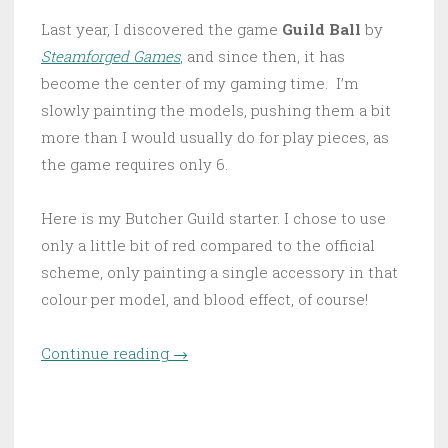
Last year, I discovered the game
Guild Ball
by
Steamforged Games
, and since then, it has
become the center of my gaming time. I’m
slowly painting the models, pushing them a bit
more than I would usually do for play pieces, as
the game requires only 6.
Here is my Butcher Guild starter. I chose to use
only a little bit of red compared to the official
scheme, only painting a single accessory in that
colour per model, and blood effect, of course!
Continue reading
“Showcase – Butchers’ starter”
→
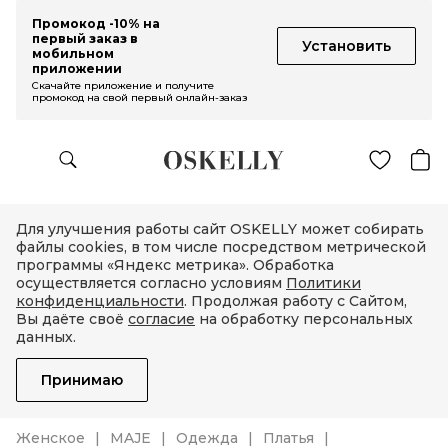
Промокод -10% на
первый заказ в
Установить
мобильном
приложении
Скачайте приложение и получите
промокод на свой первый онлайн-заказ
Для улучшения работы сайт OSKELLY может собирать
файлы cookies, в том числе посредством метрической
программы «Яндекс метрика». Обработка
осуществляется согласно условиям
Политики
конфиденциальности
. Продолжая работу с Сайтом,
Вы даёте своё
согласие
на обработку персональных
данных.
Принимаю
Женское
MAJE
Одежда
Платья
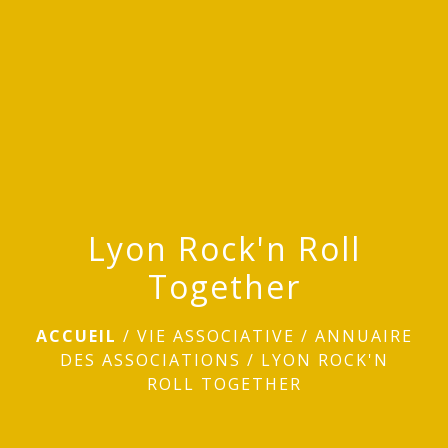
menu
Lyon Rock'n Roll
Together
ACCUEIL
/
VIE ASSOCIATIVE
/
ANNUAIRE
DES ASSOCIATIONS
/
LYON ROCK'N
ROLL TOGETHER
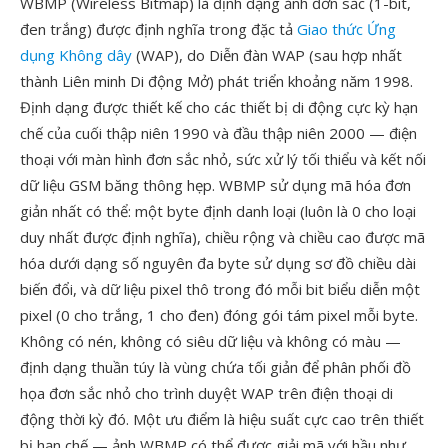
WBMP (Wireless Bitmap) là định dạng ảnh đơn sắc (1-bit,
đen trắng) được định nghĩa trong đặc tả
Giao thức Ứng
dụng Không dây
(WAP), do Diễn đàn WAP (sau hợp nhất
thành Liên minh Di động Mở) phát triển khoảng năm 1998.
Định dạng được thiết kế cho các thiết bị di động cực kỳ hạn
chế của cuối thập niên 1990 và đầu thập niên 2000 — điện
thoại với màn hình đơn sắc nhỏ, sức xử lý tối thiểu và kết nối
dữ liệu GSM băng thông hẹp. WBMP sử dụng mã hóa đơn
giản nhất có thể: một byte định danh loại (luôn là 0 cho loại
duy nhất được định nghĩa), chiều rộng và chiều cao được mã
hóa dưới dạng số nguyên đa byte sử dụng sơ đồ chiều dài
biến đổi, và dữ liệu pixel thô trong đó mỗi bit biểu diễn một
pixel (0 cho trắng, 1 cho đen) đóng gói tám pixel mỗi byte.
Không có nén, không có siêu dữ liệu và không có màu —
định dạng thuần túy là vùng chứa tối giản để phân phối đồ
họa đơn sắc nhỏ cho trình duyệt WAP trên điện thoại di
động thời kỳ đó. Một ưu điểm là hiệu suất cực cao trên thiết
bị hạn chế — ảnh WBMP có thể được giải mã với hầu như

—————

Everything from the first line of the records through the line containing "Continue reading" should be repeated exactly, with the pictures left out.

* **Output for this exercise**
Last year, I discovered the game
Guild Ball
by
Steamforged Games
, and since then, it has
become the center of my gaming time. I’m
slowly painting the models, pushing them a bit
more than I would usually do for play pieces, as
the game requires only 6.
Here is my Butcher Guild starter. I chose to use
only a little bit of red compared to the official
scheme, only painting a single accessory in that
colour per model, and blood effect, of course!
Continue reading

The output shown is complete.